[Instructions to follow]: With the pictures left out, print exactly the lines below that run from the one containing "Laços sociais frequentes" through the one containing "compassion en apportant un so".
********
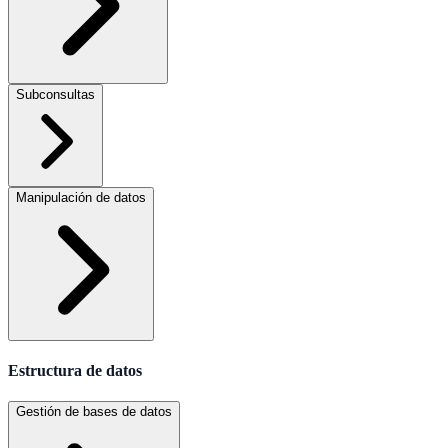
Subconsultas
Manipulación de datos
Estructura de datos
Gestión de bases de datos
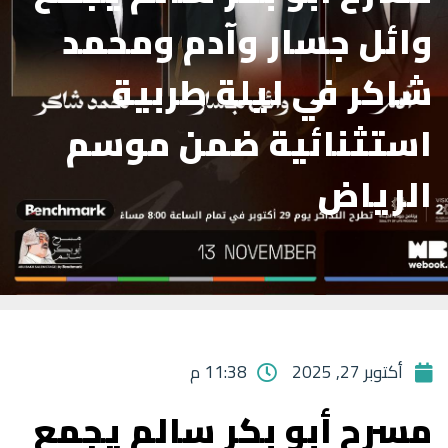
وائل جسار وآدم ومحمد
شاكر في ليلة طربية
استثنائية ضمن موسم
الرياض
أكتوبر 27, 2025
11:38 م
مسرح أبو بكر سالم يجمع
********
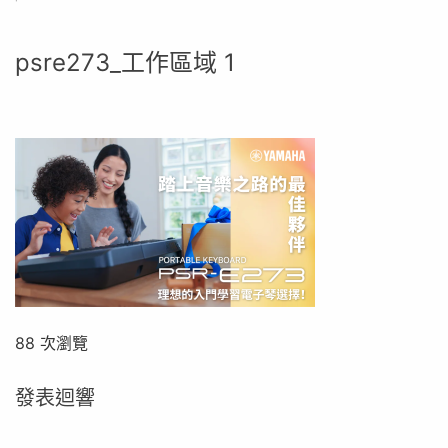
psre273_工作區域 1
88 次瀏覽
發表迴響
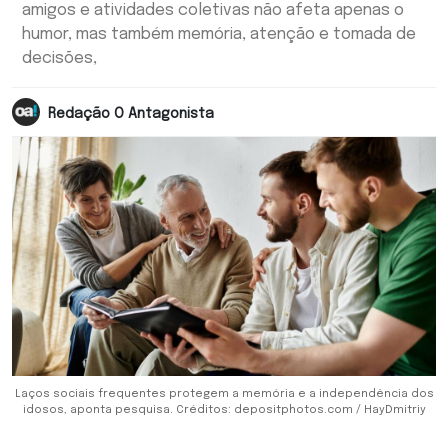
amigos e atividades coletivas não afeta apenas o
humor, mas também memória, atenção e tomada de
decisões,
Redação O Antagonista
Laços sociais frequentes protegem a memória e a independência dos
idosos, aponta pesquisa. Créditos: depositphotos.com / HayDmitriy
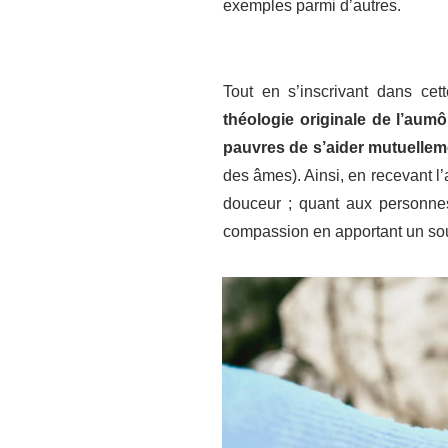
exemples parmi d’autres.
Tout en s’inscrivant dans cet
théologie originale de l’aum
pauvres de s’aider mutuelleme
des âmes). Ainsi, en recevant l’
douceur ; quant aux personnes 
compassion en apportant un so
********
[Output]:
Laços sociais frequentes protegem a memória e a independência dos
idosos, aponta pesquisa. Créditos: depositphotos.com / HayDmitriy
exemples parmi d’autres.
Tout en s’inscrivant dans cet
théologie originale de l’aum
pauvres de s’aider mutuelleme
des âmes). Ainsi, en recevant l’
douceur ; quant aux personnes 
compassion en apportant un so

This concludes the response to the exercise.